Beautiful, beautiful
2003-12-04
Added by: Jessica
This is my all-time favorite poem. It rings not only of romantic love, but of a deeper love of the English language. As an English major, I fully appreciate cummings' notion that if we all pay attention to the syntactical nuances of our language, so much beauty and love would be lost. We cannot hope to write what it means to be alive in a paragraph, nor can we restrict death to a carefully encapsulated set of partheses. I would love to be immortalized in such a work as this...but one must remember that cummings was a master manipulator of the English language, and this poem may relate to that as well.
death is not )
2004-05-21
Added by: Josh
what must be payed closer attention to is that cummings says parenthesIs*, not parenthesEs* he does not mean that death is not in parentheses, he means death is not A parenthesis. in other words, if life were portrayed as this:
birth-->( L I F E )( L I F E D E A T H
where it is left open-ended, as in there is much more to come
"for life's not a paragraph" is just a way to reinforce his previous statement that "who pays any attention / to the syntax of things / will never wholly kiss you;" cummings means that life is literally not a paragraph, so there is no reason to pay attention to sytax; enjoy everyday as if it were the last, carpe diem
2004-11-04
Added by: Daniel
One of my favorites.
Another interesting interpretation of the poem (that complements rather than contradicts what else has been said here) comes from reading "syntax" as "sin tax"--"who PAYS any attention/to the SIN TAX of things/will never HOLY kiss you//HOLY to be a fool/while Spring is in the world"
in other words, anyone who "pays a sin tax" (worries about the rightness or wrongness of this love?) will never be able to completely love, or to love in a holy way, since its holy to be a fool while spring is in the world.
Not that I would necessarily agree, but I think it's a beautiful, clever way of making the point.
And...
2005-10-20
Added by: Zach
Rather clever that the only word capitalized in the poem is "And."
Which would never start a sentence and be capitalized... in proper syntax of course...
syntax
2005-12-02
Added by: Diane
I really enjoyed his poem.

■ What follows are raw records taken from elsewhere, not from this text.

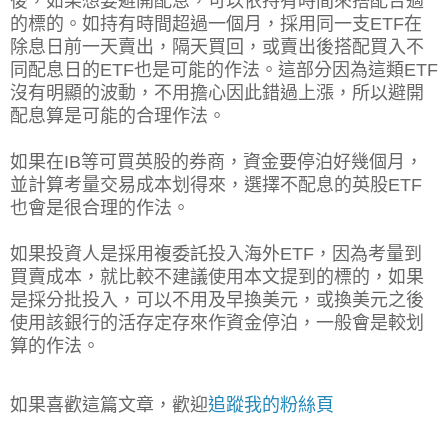
後，如果想要避開配息，可以依持有時間來搭配合適
的標的。如持有時間超過一個月，採用同一支ETF在
除息日前一天賣出，隔天買回，或賣出後搭配買入不
同配息日的ETF也是可能的作法。這部分因為這類ETF
沒有明顯的波動，不用擔心因此錯過上漲，所以避開
配息算是可能的合理作法。
如果在IB等可買英股的券商，資金要停泊好幾個月，
並計算考量交易成本划得來，選擇不配息的英股ETF
也會是很合理的作法。
如果投資人是採用複委託投入海外ETF，因為考量到
買賣成本，就比較不建議使用本文提到的標的，如果
是採分批投入，可以不用及早換美元，或換美元之後
使用該銀行的活存定存來作資金停泊，一般會是較划
算的作法。
如果喜歡這篇文章，歡迎
追蹤我的粉絲頁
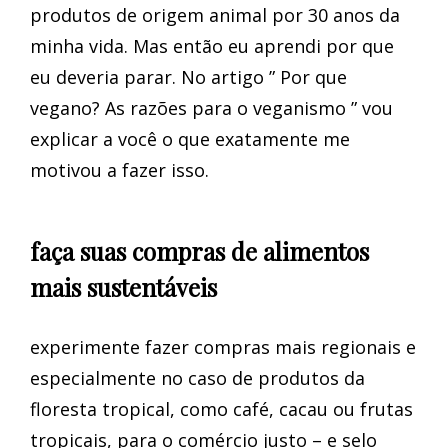
produtos de origem animal por 30 anos da
minha vida. Mas então eu aprendi por que
eu deveria parar. No artigo ” Por que
vegano? As razões para o veganismo ” vou
explicar a você o que exatamente me
motivou a fazer isso.
faça suas compras de alimentos
mais sustentáveis
experimente fazer compras mais regionais e
especialmente no caso de produtos da
floresta tropical, como café, cacau ou frutas
tropicais, para o comércio justo – e selo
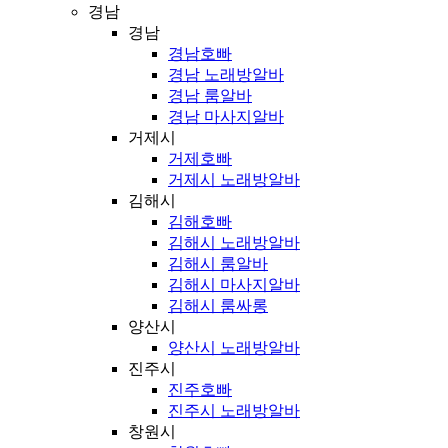
경남
경남
경남호빠
경남 노래방알바
경남 룸알바
경남 마사지알바
거제시
거제호빠
거제시 노래방알바
김해시
김해호빠
김해시 노래방알바
김해시 룸알바
김해시 마사지알바
김해시 룸싸롱
양산시
양산시 노래방알바
진주시
진주호빠
진주시 노래방알바
창원시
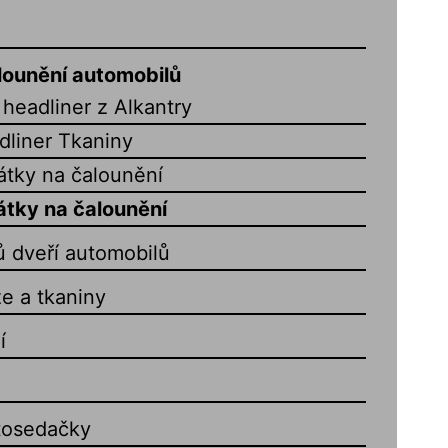
lounění automobilů
headliner z Alkantry
dliner Tkaniny
átky na čalounění
átky na čalounění
ů dveří automobilů
e a tkaniny
í
tosedačky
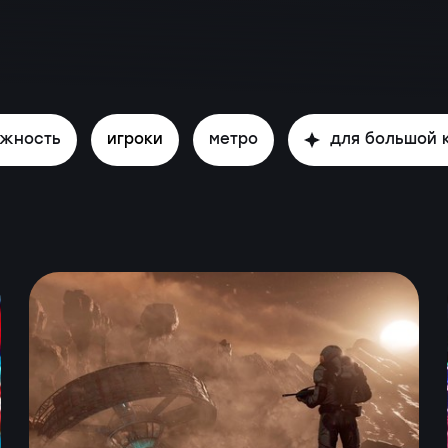
ожность
игроки
метро
для большой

He writes about how whe you're in love/lust you lose all sight of structure and I think it's neat that his poem has no structure itself. Brilliant
can never forget this
2006-08-19
Added by: Kelly
I am a 33 year old science teacher who has not found much time and enjoyment in reading poetry throughout my years. But I remember the day and minute that I first read his poem and it was 19 years ago! I have never been so moved by "mere" words on a page. I feel this poems speaks to the very essence of what first love and true love should always be...free and instinctual, not controled by logic, but passion. It revels in love's flirtatious "giddyness" (spelling?) I adore this poem and find myself looking it up to read often.